* **The problem**: Scan the data below and state the number of lines that include the word "Vierge", adding no comment.

───── Available data ─────

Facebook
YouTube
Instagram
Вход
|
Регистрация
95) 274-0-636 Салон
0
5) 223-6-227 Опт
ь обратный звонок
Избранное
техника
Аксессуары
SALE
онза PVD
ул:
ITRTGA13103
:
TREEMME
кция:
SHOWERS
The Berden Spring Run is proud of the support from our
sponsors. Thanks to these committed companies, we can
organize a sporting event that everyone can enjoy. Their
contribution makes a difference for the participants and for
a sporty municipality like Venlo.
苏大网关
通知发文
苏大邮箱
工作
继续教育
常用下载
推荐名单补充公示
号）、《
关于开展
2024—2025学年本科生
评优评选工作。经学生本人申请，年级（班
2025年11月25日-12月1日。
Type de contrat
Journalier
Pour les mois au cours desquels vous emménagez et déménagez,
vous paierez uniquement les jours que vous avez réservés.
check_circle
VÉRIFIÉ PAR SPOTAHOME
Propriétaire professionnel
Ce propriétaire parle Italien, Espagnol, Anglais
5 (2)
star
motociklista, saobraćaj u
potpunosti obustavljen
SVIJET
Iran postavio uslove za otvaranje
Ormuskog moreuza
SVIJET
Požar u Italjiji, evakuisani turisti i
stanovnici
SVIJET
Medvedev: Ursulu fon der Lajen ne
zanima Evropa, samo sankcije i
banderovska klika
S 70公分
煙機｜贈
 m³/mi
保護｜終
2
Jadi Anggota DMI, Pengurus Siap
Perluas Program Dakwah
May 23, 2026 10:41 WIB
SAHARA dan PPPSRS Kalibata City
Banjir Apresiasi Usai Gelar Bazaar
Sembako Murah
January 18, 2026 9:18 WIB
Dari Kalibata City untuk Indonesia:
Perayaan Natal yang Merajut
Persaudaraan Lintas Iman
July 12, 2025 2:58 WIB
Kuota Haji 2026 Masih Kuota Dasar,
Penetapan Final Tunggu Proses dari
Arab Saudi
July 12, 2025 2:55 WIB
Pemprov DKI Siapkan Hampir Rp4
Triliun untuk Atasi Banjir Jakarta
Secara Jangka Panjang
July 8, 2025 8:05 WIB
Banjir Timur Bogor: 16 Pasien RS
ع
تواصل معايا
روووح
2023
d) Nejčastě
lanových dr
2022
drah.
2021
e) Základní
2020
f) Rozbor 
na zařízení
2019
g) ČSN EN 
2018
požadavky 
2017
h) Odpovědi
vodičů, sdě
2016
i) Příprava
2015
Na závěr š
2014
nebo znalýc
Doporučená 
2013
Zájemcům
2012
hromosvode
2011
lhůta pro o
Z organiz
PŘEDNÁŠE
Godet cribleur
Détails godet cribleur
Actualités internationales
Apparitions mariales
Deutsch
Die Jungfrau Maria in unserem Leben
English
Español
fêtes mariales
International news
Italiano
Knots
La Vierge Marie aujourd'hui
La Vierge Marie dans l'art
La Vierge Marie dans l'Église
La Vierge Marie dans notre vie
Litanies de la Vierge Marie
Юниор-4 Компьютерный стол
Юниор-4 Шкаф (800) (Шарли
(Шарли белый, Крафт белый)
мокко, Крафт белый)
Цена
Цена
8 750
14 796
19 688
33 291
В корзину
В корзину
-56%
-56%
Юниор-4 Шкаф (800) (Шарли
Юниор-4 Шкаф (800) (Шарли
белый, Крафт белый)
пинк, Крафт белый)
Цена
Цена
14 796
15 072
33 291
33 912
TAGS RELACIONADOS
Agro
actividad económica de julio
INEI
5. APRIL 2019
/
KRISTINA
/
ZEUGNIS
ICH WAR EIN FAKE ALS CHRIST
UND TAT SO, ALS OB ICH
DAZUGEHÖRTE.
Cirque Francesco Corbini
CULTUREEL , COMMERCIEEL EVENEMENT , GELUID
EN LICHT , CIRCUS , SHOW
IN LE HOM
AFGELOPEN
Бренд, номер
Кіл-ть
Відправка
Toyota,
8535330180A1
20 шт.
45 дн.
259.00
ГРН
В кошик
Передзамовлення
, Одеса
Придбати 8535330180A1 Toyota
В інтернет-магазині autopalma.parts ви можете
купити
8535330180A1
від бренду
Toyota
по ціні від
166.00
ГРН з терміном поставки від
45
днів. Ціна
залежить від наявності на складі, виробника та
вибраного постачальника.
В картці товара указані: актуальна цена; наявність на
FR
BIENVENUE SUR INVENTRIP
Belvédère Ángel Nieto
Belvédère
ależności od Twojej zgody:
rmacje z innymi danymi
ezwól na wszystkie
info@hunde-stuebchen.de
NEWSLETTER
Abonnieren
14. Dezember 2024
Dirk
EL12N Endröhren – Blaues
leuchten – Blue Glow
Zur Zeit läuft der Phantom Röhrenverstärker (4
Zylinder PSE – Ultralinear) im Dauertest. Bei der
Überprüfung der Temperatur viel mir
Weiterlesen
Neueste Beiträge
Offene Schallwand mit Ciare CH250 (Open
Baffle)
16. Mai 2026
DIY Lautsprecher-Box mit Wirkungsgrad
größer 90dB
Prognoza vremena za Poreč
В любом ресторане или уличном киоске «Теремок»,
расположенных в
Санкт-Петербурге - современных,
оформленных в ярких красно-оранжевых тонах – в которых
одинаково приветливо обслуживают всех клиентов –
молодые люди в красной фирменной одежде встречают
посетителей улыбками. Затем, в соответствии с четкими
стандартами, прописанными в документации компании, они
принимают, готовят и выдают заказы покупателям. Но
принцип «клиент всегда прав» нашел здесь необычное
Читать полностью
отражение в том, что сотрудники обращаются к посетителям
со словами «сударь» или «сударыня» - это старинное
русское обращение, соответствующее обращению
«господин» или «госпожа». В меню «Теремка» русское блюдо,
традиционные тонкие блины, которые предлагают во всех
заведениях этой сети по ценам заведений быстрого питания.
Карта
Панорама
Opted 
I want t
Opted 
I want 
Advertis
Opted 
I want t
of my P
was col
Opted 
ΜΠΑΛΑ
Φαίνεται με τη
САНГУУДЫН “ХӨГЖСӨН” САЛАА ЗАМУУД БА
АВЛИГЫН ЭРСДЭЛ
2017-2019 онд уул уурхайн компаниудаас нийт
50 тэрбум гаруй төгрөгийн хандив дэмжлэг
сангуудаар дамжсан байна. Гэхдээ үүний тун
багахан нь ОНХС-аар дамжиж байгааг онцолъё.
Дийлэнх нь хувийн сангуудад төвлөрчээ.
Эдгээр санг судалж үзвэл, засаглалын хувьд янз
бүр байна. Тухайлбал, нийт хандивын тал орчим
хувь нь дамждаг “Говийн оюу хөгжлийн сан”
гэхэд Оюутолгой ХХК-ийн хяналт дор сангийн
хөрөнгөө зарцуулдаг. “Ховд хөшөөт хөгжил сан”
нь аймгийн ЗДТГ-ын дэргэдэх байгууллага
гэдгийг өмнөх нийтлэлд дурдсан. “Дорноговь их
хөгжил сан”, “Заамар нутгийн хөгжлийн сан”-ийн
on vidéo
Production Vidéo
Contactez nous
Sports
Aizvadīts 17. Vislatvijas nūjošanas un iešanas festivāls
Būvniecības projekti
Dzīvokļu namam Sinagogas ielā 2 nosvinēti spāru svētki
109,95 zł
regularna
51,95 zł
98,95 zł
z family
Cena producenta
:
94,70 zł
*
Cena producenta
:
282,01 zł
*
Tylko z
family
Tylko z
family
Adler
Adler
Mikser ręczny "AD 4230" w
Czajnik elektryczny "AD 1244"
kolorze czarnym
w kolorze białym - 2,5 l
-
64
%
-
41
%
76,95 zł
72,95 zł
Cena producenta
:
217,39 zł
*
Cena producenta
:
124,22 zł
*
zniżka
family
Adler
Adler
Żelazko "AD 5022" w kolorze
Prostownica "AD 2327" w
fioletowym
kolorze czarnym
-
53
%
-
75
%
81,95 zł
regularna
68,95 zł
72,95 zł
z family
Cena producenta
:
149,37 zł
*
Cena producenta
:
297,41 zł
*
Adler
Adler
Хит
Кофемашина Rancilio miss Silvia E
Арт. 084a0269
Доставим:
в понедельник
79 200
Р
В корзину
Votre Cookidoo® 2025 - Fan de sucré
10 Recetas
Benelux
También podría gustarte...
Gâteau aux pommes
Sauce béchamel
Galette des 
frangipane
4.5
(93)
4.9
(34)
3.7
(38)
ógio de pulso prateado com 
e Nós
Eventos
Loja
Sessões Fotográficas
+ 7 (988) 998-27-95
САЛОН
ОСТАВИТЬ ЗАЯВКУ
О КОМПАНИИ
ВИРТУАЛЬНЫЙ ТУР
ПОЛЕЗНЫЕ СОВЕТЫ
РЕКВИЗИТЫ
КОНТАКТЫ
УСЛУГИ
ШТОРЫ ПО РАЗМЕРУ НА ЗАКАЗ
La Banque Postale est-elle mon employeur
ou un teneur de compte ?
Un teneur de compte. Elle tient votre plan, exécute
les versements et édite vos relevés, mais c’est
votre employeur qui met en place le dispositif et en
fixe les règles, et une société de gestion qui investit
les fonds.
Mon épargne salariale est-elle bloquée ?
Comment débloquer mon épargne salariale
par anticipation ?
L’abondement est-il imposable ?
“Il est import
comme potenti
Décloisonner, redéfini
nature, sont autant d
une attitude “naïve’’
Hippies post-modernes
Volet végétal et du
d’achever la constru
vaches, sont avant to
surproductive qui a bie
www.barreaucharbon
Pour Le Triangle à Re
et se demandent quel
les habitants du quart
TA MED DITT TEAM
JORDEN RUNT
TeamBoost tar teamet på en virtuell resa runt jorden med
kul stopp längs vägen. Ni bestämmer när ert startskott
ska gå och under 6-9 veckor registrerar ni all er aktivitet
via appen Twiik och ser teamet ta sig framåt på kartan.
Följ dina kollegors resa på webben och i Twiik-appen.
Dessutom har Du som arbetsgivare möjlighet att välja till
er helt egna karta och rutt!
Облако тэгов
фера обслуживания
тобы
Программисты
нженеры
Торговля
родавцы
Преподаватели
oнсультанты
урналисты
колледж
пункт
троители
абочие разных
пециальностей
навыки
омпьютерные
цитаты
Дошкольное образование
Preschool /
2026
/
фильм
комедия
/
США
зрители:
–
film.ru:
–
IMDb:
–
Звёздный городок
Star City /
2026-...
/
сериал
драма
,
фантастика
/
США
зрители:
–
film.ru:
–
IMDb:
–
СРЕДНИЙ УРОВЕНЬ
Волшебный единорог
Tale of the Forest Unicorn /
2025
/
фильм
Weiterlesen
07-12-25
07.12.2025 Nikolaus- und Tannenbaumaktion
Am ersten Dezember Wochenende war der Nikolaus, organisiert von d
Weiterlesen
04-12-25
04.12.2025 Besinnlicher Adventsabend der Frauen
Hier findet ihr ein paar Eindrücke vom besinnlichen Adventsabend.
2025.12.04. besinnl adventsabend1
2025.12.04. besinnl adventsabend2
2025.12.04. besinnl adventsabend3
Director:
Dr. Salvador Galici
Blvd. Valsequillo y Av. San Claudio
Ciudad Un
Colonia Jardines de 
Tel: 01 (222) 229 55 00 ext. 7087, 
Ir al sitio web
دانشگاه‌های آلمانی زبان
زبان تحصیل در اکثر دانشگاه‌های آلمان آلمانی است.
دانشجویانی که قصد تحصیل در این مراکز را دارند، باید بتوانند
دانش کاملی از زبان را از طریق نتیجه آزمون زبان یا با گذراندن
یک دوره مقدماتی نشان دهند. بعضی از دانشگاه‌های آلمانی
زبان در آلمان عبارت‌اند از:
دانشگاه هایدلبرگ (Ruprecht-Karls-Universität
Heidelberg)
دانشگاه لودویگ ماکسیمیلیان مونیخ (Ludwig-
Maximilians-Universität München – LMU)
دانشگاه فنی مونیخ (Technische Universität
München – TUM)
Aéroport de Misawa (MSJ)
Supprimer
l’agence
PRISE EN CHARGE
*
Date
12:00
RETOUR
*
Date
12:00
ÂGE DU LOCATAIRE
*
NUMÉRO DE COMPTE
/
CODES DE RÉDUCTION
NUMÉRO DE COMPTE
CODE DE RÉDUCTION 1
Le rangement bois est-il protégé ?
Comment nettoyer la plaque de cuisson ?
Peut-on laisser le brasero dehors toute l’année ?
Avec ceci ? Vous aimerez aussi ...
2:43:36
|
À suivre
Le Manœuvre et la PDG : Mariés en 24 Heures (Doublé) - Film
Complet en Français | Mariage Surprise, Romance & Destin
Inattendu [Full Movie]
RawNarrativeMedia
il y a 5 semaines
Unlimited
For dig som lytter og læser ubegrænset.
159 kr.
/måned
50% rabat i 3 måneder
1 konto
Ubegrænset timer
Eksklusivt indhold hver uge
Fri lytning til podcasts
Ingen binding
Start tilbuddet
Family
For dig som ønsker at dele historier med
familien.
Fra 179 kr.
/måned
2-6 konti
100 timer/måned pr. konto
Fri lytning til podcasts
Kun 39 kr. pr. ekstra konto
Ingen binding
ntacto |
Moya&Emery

─────

* **Output below**: 5